─── Provided entries

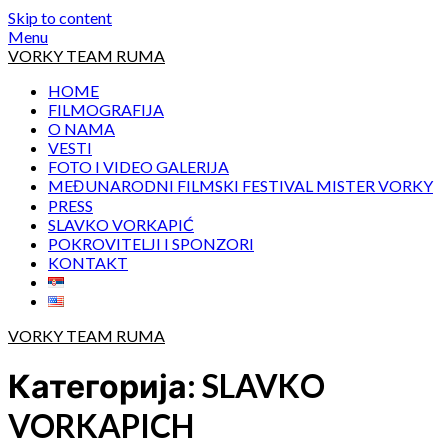
Skip to content
Menu
VORKY TEAM RUMA
HOME
FILMOGRAFIJA
O NAMA
VESTI
FOTO I VIDEO GALERIJA
MEĐUNARODNI FILMSKI FESTIVAL MISTER VORKY
PRESS
SLAVKO VORKAPIĆ
POKROVITELJI I SPONZORI
KONTAKT
VORKY TEAM RUMA
Категорија:
SLAVKO
VORKAPICH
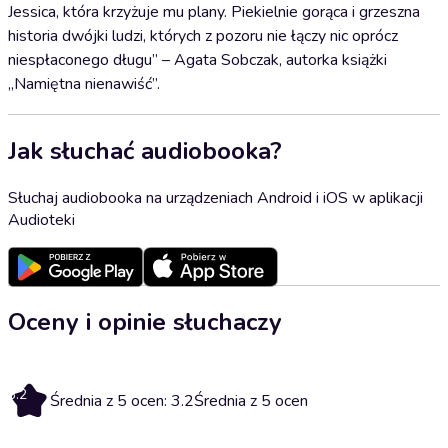
Jessica, która krzyżuje mu plany. Piekielnie gorąca i grzeszna
historia dwójki ludzi, których z pozoru nie łączy nic oprócz
niespłaconego długu” – Agata Sobczak, autorka książki
„Namiętna nienawiść”.
Jak słuchać audiobooka?
Słuchaj audiobooka na urządzeniach Android i iOS w aplikacji
Audioteki
Oceny i opinie słuchaczy
3.2
Średnia z 5 ocen: 3.2
Średnia z 5 ocen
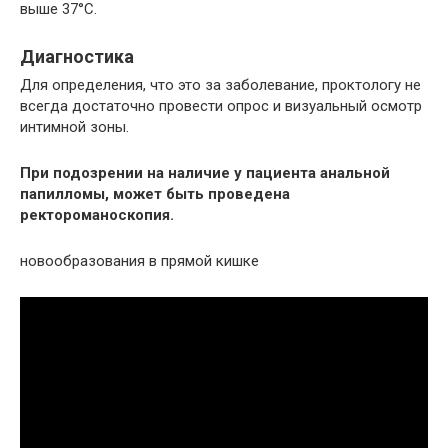
выше 37°С.
Диагностика
Для определения, что это за заболевание, проктологу не
всегда достаточно провести опрос и визуальный осмотр
интимной зоны.
При подозрении на наличие у пациента анальной
папилломы, может быть проведена
ректороманоскопия.
новообразования в прямой кишке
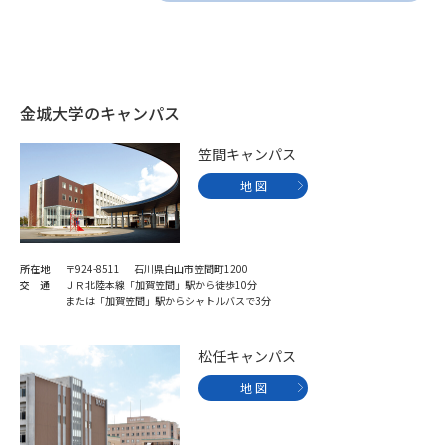
金城大学のキャンパス
笠間キャンパス
地 図
所在地
〒924-8511 石川県白山市笠間町1200
交 通
ＪＲ北陸本線「加賀笠間」駅から徒歩10分
または「加賀笠間」駅からシャトルバスで3分
松任キャンパス
地 図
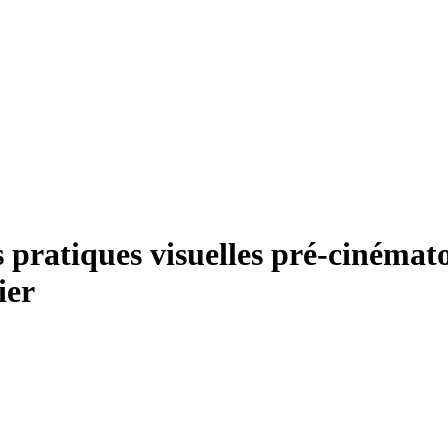
 pratiques visuelles pré-cinéma
ier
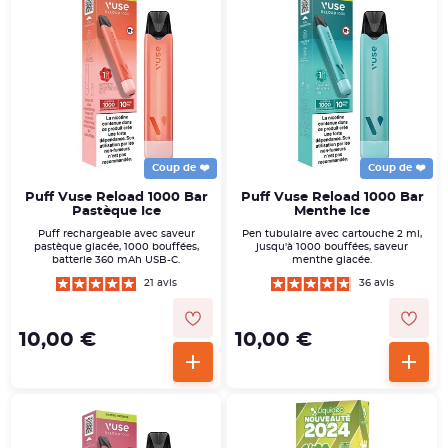
Coup de ❤️
Coup de ❤️
Puff Vuse Reload 1000 Bar
Puff Vuse Reload 1000 Bar
Pastèque Ice
Menthe Ice
Puff rechargeable avec saveur
Pen tubulaire avec cartouche 2 ml,
pastèque glacée, 1000 bouffées,
jusqu'à 1000 bouffées, saveur
batterie 360 mAh USB-C.
menthe glacée.
21 avis
36 avis
10,00 €
10,00 €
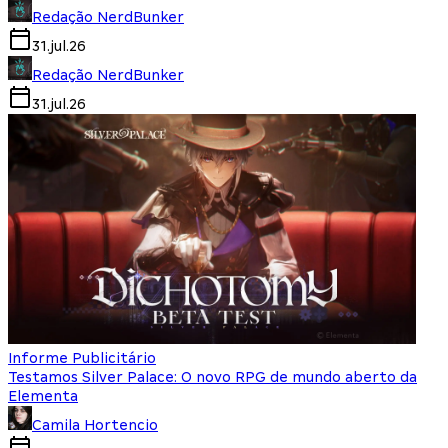
Redação NerdBunker
31.jul.26
Redação NerdBunker
31.jul.26
Informe Publicitário
Testamos Silver Palace: O novo RPG de mundo aberto da
Elementa
Camila Hortencio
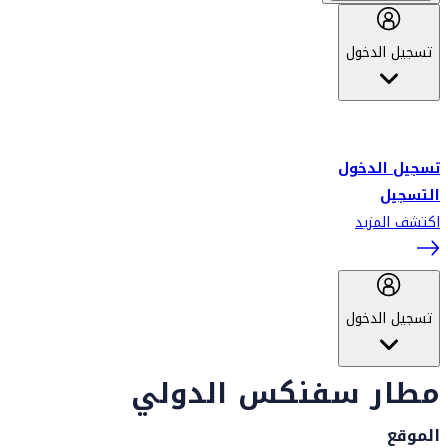
تسجيل الدخول
أهلاً بك في سكاي واردز طيران الإمارات برنامج الولاء المعتمد من قبل
طيران الإمارات، ومؤخراً فلاي دبي.
تسجيل الدخول
التسجيل
اكتشف المزيد
تسجيل الدخول
مطار سفنكس الدولي
الموقع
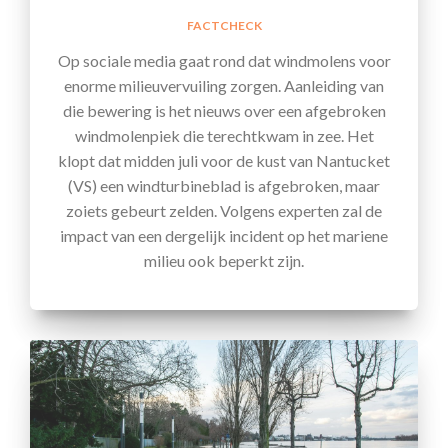
FACTCHECK
Op sociale media gaat rond dat windmolens voor
enorme milieuvervuiling zorgen. Aanleiding van
die bewering is het nieuws over een afgebroken
windmolenpiek die terechtkwam in zee. Het
klopt dat midden juli voor de kust van Nantucket
(VS) een windturbineblad is afgebroken, maar
zoiets gebeurt zelden. Volgens experten zal de
impact van een dergelijk incident op het mariene
milieu ook beperkt zijn.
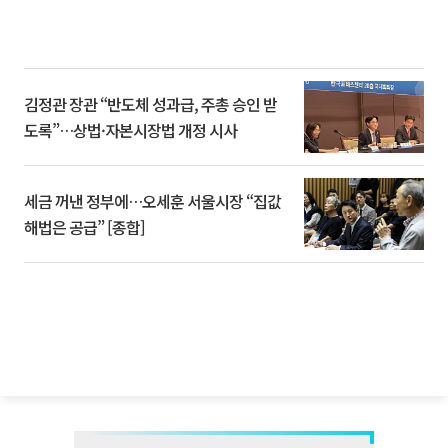
김정관 장관 “반도체 성과급, 주총 승인 받
도록”…상법·자본시장법 개정 시사
세금 꺼낸 정부에…오세훈 서울시장 “집값
해법은 공급” [종합]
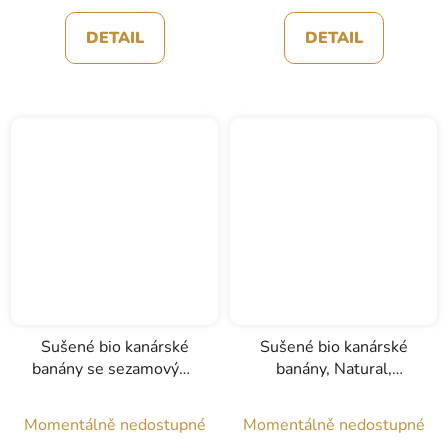
DETAIL
DETAIL
Sušené bio kanárské
Sušené bio kanárské
banány se sezamovými
banány, Natural,
semínky, Agronatural,
Agronatural, 50g
50g
Momentálně nedostupné
Momentálně nedostupné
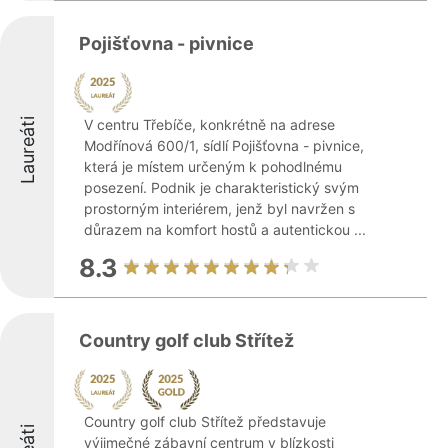
Pojišťovna - pivnice
Laureáti
V centru Třebíče, konkrétně na adrese
Modřínová 600/1, sídlí Pojišťovna - pivnice,
která je místem určeným k pohodlnému
posezení. Podnik je charakteristický svým
prostorným interiérem, jenž byl navržen s
důrazem na komfort hostů a autentickou ...
8.3
Country golf club Střítež
Country golf club Střítež představuje
výjimečné zábavní centrum v blízkosti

──────

Retype exactly, and only, the lines from the one containing "أهلاً بك في" through the end of the records above. Pictures stay out of the copy.

Worked solution ->
أهلاً بك في سكاي واردز طيران الإمارات برنامج الولاء المعتمد من قبل
طيران الإمارات، ومؤخراً فلاي دبي.
تسجيل الدخول
التسجيل
اكتشف المزيد
تسجيل الدخول
مطار سفنكس الدولي
الموقع
FACTCHECK
Op sociale media gaat rond dat windmolens voor
enorme milieuvervuiling zorgen. Aanleiding van
die bewering is het nieuws over een afgebroken
windmolenpiek die terechtkwam in zee. Het
klopt dat midden juli voor de kust van Nantucket
(VS) een windturbineblad is afgebroken, maar
zoiets gebeurt zelden. Volgens experten zal de
impact van een dergelijk incident op het mariene
milieu ook beperkt zijn.
김정관 장관 “반도체 성과급, 주총 승인 받
도록”…상법·자본시장법 개정 시사
세금 꺼낸 정부에…오세훈 서울시장 “집값
해법은 공급” [종합]
DETAIL
DETAIL
Sušené bio kanárské
Sušené bio kanárské
banány se sezamovými
banány, Natural,
semínky, Agronatural,
Agronatural, 50g
50g
Momentálně nedostupné
Momentálně nedostupné
Pojišťovna - pivnice
Laureáti
V centru Třebíče, konkrétně na adrese
Modřínová 600/1, sídlí Pojišťovna - pivnice,
která je místem určeným k pohodlnému
posezení. Podnik je charakteristický svým
prostorným interiérem, jenž byl navržen s
důrazem na komfort hostů a autentickou ...
8.3
Country golf club Střítež
Country golf club Střítež představuje
výjimečné zábavní centrum v blízkosti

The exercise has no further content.